ERMENİSTAN TOPONİMİSİ

Dr Emrullah Güney

1050’lerden itibaren Türkler, İran üzerinden batıya doğru gelip de yerleşmeğe başladıkları zaman Bizans egemenliğinde yaşayan Anadolu - Önasya Ermeni topluluklarıyla ilişkiler geliştirmeğe koyuldular. Doğu Anadolu’nun yanardağ taşlarını işleyerek evler, kaleler, kiliseler, manastırlar yapan bu halk, maden işleme sanatlarında da eski Urartu döneminden beri ustalaşmışlardı. Mezopotamya’da yaşayanların Yukarı diyar, Şimaldeki saha anlamında kullandıkları Armenia adı giderek Karadeniz-Van Gölü-Hazar Denizi arasında yaşayan halkın etnik adı olarak kullanılmağa başlandı. Hristiyanlığın Ermeni kilisesine bağlı bu halk kendisine Hay, yaşadıkları topraklara da Hayastan diyordu. Hayatsan platosunda hayvan yetiştiren ( özellikle at, koyun ), koyak tabanlarındın verimli toprağında, dulda olduğu için mikroklima özelliği gösteren yerlerinde tahıl , meyve ( özellikle kayısı, erik, şeftali ,nar ) yetiştirerek yaşamlarını sürdürüyorlardı. Yerleşik düzende oldukça ileri bir yaşam kültürüne sahip Ermeni toplumu, göçer-konar Türk topluluklarını birçok alanda etkilemiştir.
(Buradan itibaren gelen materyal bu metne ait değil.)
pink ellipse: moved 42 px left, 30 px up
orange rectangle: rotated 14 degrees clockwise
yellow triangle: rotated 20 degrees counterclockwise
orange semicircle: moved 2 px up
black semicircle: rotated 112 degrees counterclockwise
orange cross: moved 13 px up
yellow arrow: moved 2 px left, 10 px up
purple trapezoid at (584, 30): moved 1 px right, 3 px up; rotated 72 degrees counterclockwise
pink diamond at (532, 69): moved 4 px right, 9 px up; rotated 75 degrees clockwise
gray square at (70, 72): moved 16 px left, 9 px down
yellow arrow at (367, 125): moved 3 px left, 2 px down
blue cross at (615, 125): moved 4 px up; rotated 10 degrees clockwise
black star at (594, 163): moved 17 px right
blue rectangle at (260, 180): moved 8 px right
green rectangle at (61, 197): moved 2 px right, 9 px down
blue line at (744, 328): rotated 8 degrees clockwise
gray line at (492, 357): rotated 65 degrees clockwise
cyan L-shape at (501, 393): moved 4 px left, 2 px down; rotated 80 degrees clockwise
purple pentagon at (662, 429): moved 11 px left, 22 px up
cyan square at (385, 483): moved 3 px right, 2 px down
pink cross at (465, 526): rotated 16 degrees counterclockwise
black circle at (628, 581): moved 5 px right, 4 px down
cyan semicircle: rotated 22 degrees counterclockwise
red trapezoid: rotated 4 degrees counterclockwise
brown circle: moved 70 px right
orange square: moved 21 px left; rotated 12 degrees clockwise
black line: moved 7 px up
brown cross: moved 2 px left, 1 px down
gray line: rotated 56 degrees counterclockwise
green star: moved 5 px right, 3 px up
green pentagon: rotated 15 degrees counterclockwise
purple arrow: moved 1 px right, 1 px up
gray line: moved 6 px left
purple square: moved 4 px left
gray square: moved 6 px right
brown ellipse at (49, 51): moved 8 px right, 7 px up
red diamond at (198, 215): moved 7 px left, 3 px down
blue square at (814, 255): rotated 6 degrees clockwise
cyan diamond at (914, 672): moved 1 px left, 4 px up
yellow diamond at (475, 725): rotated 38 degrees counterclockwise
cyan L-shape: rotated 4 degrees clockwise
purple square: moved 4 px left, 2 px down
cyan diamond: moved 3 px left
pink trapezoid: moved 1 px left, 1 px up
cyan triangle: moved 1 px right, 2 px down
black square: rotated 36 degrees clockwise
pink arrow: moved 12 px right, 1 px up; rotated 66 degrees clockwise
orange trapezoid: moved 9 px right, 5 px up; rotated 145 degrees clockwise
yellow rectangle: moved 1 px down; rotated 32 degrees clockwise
Türkler de oturak düzena geçtikten sonra eski Ermeni köy ve kentlerinde mahalleler oluşturarak yaşamağa başlamışlardır. Toplumlar birbirlerini etkilerler. Bu, karşılıklı bir iletişimdir. Yapı sanatında ilerlemiş, görkemli dinsel yapılar kuran Ermeni mimarlar, taş ustalar Türklerin konut , mezar kültürüne kalıcı etkiler yapmışlardır. Doğu Anadolu Bölgemizde sık sık karşımıza çıkan eski Ermeni kale, kilise ve manastır yapılarıyla Selçuklu kümbetlerinin benzer oluşu bundandır. Elbette Türkler de halı, kilim dokuma geleneğini Ermenilere öğretmişlerdir. Üretim, pazarlama, tüketim ilişkilerinde, toplumlar kaçınılmaz olarak birbirlerinin sözlü kültürlerinde ( folklor ) , maddi kültürlerinde ( etnografya ) silinmez izler bırakmışlardır.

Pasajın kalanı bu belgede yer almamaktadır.